I went back up to the second pond, more formal, with steps and a wooden walkway around it, and mazed over with long grasses, like a Chinese painting. There was the smell of yellow honeysuckle, and a hum of bees inside the lilac-white hebe. Each shrub was clearly labelled, for the benefit of those who would like to grow it themselves. Beside the pond, a large lawn would let small people run where you can see them.
A wide sweep of grass led down to the last pond (labelled “Beware of the Crocodiles” – it’s the deepest pond, at nearly a metre), which was hazed with white dandelion heads on lime-green stalks. Above it, in Do Modoo, grass stems rippled like the sea, and the clipped path was thick with wild flowers.

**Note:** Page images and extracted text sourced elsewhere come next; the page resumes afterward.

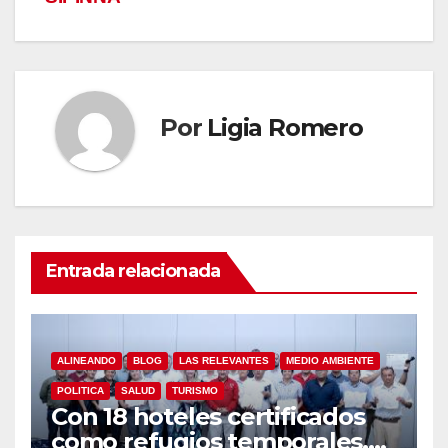
Por
Ligia Romero
Entrada relacionada
ALINEANDO
BLOG
LAS RELEVANTES
MEDIO AMBIENTE
POLITICA
SALUD
TURISMO
Con 18 hoteles certificados
como refugios temporales,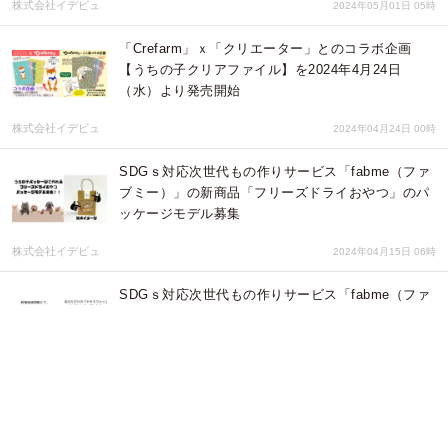
株式会社イデビュ
2024年05月01日 05時
「Crefarm」ｘ「クリエーター」とのコラボ企画
【うちの子クリアファイル】を2024年4月24日
（水）より発売開始
株式会社イデビュ
2024年04月24日 00時
SDGｓ対応次世代もの作りサービス「fabme（ファ
ブミー）」の新商品「フリーズドライおやつ」のパ
ッケージモデル募集
株式会社イデビュ
2024年04月15日 06時
SDGｓ対応次世代もの作りサービス「fabme（ファ
ブミー）」を使い、ライブ会場よりその場で商品化
し購入できるイベントを開催
株式会社イデビュ
2024年04月06日 08時
「つくる」と「ほしい」が出会うクリエイティブプ
ラットフォームの「fabme（ファブミー）」で車に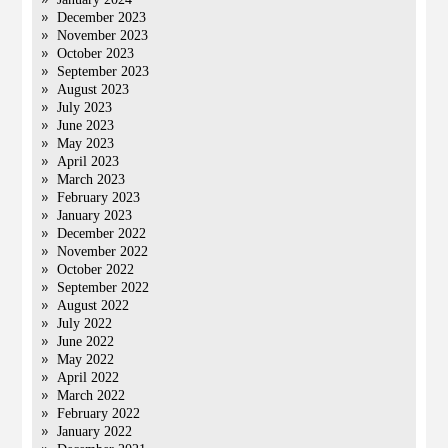
December 2023
November 2023
October 2023
September 2023
August 2023
July 2023
June 2023
May 2023
April 2023
March 2023
February 2023
January 2023
December 2022
November 2022
October 2022
September 2022
August 2022
July 2022
June 2022
May 2022
April 2022
March 2022
February 2022
January 2022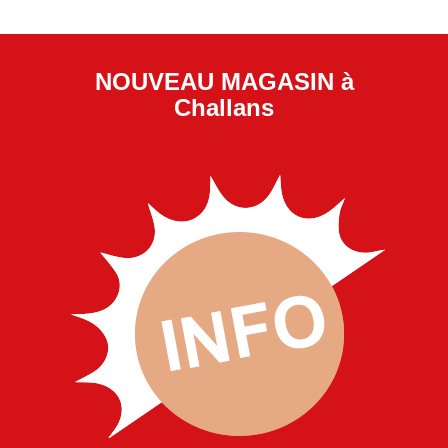
NOUVEAU MAGASIN à
Challans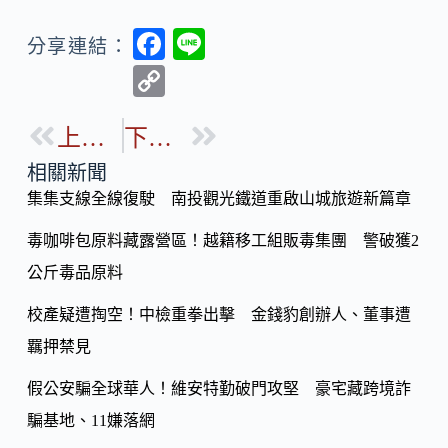
F
Li
分享連結：
ac
n
C
e
e
o
b
上一篇
下一篇
p
o
y
相關新聞
o
集集支線全線復駛 南投觀光鐵道重啟山城旅遊新篇章
Li
k
n
毒咖啡包原料藏露營區！越籍移工組販毒集團 警破獲2
k
公斤毒品原料
校產疑遭掏空！中檢重拳出擊 金錢豹創辦人、董事遭
羈押禁見
假公安騙全球華人！維安特勤破門攻堅 豪宅藏跨境詐
騙基地、11嫌落網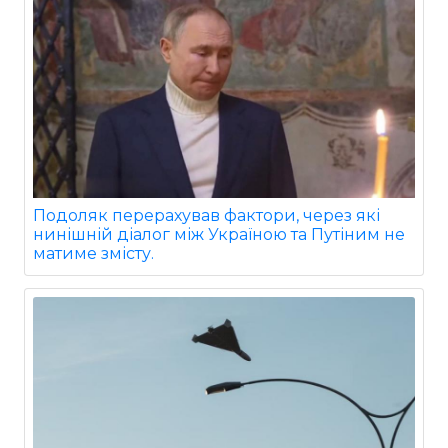
Подоляк перерахував фактори, через які
нинішній діалог між Україною та Путіним не
матиме змісту.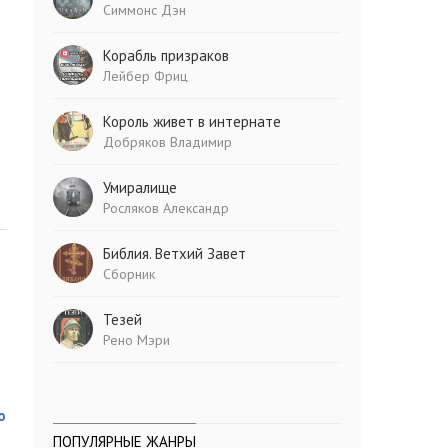
Симмонс Дэн
Корабль призраков
Лейбер Фриц
Король живет в интернате
Добряков Владимир
Умиралище
Росляков Александр
Библия. Ветхий Завет
Сборник
Тезей
Рено Мэри
о
ПОПУЛЯРНЫЕ ЖАНРЫ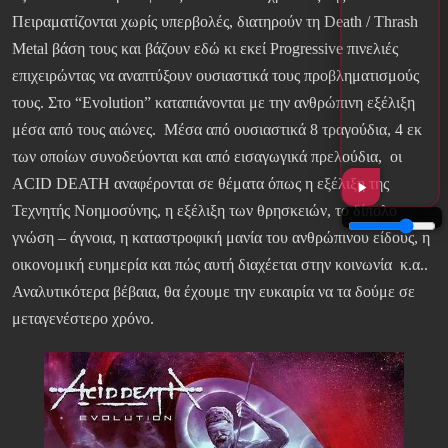
Πειραματίζονται χωρίς υπερβολές, διατηρούν τη Death / Thrash
Metal βάση τους και βάζουν εδώ κι εκεί Progressive πινελιές
επιχειρώντας να αναπτύξουν ουσιαστικά τους προβληματισμούς
τους. Στο “Evolution” καταπιάνονται με την ανθρώπινη εξέλιξη
μέσα από τους αιώνες. Μέσα από ουσιαστικά 8 τραγούδια, 4 εκ
των οποίων συνοδεύονται και από εισαγωγικά πρελούδια, οι
ACID DEATH αναφέρονται σε θέματα όπως η εξέλιξη της
Τεχνητής Νοημοσύνης, η εξέλιξη των θρησκειών, το δίπολο
γνώση – άγνοια, η καταστροφική μανία του ανθρώπινου είδους, η
οικονομική ευημερία και πώς αυτή διαχέεται στην κοινωνία κ.α..
Αναλυτικότερα βέβαια, θα έχουμε την ευκαιρία να τα δούμε σε
μεταγενέστερο χρόνο.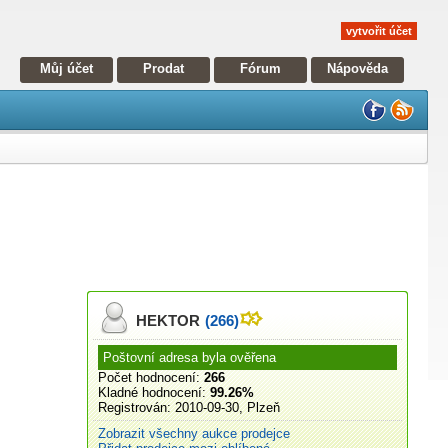
vytvořit účet
Můj účet
Prodat
Fórum
Nápověda
HEKTOR
(266)
Poštovní adresa byla ověřena
Počet hodnocení:
266
Kladné hodnocení:
99.26%
Registrován:
2010-09-30, Plzeň
Zobrazit všechny aukce prodejce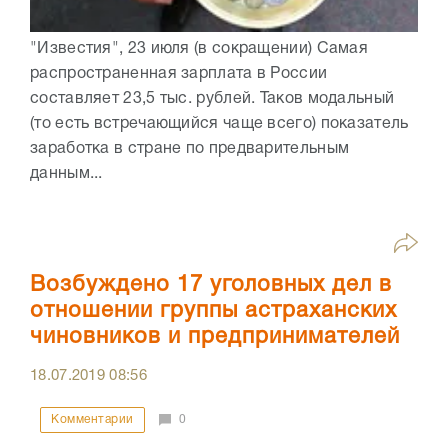
"Известия", 23 июля (в сокращении) Самая
распространенная зарплата в России
составляет 23,5 тыс. рублей. Таков модальный
(то есть встречающийся чаще всего) показатель
заработка в стране по предварительным
данным...
Возбуждено 17 уголовных дел в
отношении группы астраханских
чиновников и предпринимателей
18.07.2019
08:56
Комментарии
0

I came back up through Da Gully, a fence-protected gravel walk between rock-garden border and shrubs: potentillas, rosemary, and another fragrant honeysuckle.
It’s a paradise for picnickers with children old enough to be safe around water (the ponds aren’t fenced in). They can charge off down the paths, hide behind and among the trees, come back for some food then disappear again to be Robin Hood or Peter Pan. You might need a Personal Location Beacon to get them back, though.
I did wonder who did all the work in so large an area, and asked Ruby when she appeared, basket over one arm and secateurs in one hand. “The Community Service boys,” she said immediately. “I can’t speak too highly of them. They’re been such a help, and their supervisors too, they work as hard as the boys, leading by example. We have one at the moment who’s got so involved that he’s now coming under his own steam to get on with projects he’s started – he’s using the willows to weave a summerhouse right now.”
Nor is Ruby content with the beautiful garden she and Alan have created. “The upper area’s being developed now. The community boys have created a path through the woodland up in Granny’s garden, and we’re making that into a rhododendron walk – but that’s very much a work in progress.”
Ruby would also like to give a big thank-you to are those who leave donations in the box at the gate. “The garden’s here for everyone to enjoy, all day, every day, right through the year,” she said. “Knowing that people have enjoyed it enough to want to help it continue gives you inspiration.”